- [Activity]: Without including any pictures, reproduce the full listing exactly.

- [Records supplied]:

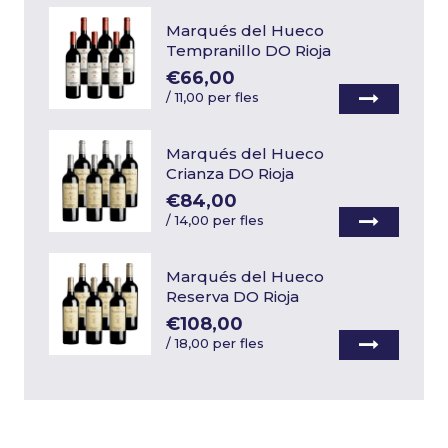
Marqués del Hueco
Tempranillo DO Rioja
€66,00
/
11,00 per fles
Marqués del Hueco
Crianza DO Rioja
€84,00
/
14,00 per fles
Marqués del Hueco
Reserva DO Rioja
€108,00
/
18,00 per fles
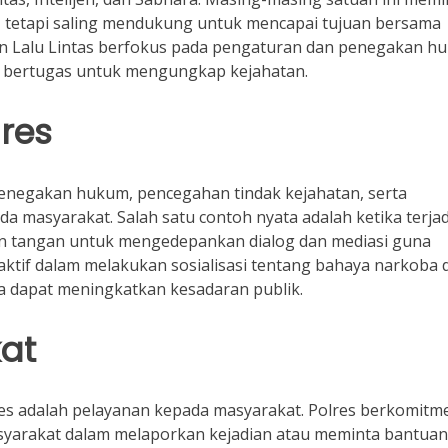
 tetapi saling mendukung untuk mencapai tujuan bersama
n Lalu Lintas berfokus pada pengaturan dan penegakan h
se bertugas untuk mengungkap kejahatan.
res
 penegakan hukum, pencegahan tindak kejahatan, serta
 masyarakat. Salah satu contoh nyata adalah ketika terjad
urun tangan untuk mengedepankan dialog dan mediasi guna
 aktif dalam melakukan sosialisasi tentang bahaya narkoba 
a dapat meningkatkan kesadaran publik.
at
lres adalah pelayanan kepada masyarakat. Polres berkomitm
yarakat dalam melaporkan kejadian atau meminta bantuan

- [Output below]:
Marqués del Hueco
Tempranillo DO Rioja
€66,00
/
11,00 per fles
Marqués del Hueco
Crianza DO Rioja
€84,00
/
14,00 per fles
Marqués del Hueco
Reserva DO Rioja
€108,00
/
18,00 per fles
 tetapi saling mendukung untuk mencapai tujuan bersama
n Lalu Lintas berfokus pada pengaturan dan penegakan h
se bertugas untuk mengungkap kejahatan.
res
 penegakan hukum, pencegahan tindak kejahatan, serta
 masyarakat. Salah satu contoh nyata adalah ketika terjad
urun tangan untuk mengedepankan dialog dan mediasi guna
 aktif dalam melakukan sosialisasi tentang bahaya narkoba 
a dapat meningkatkan kesadaran publik.
at
lres adalah pelayanan kepada masyarakat. Polres berkomitm
yarakat dalam melaporkan kejadian atau meminta bantuan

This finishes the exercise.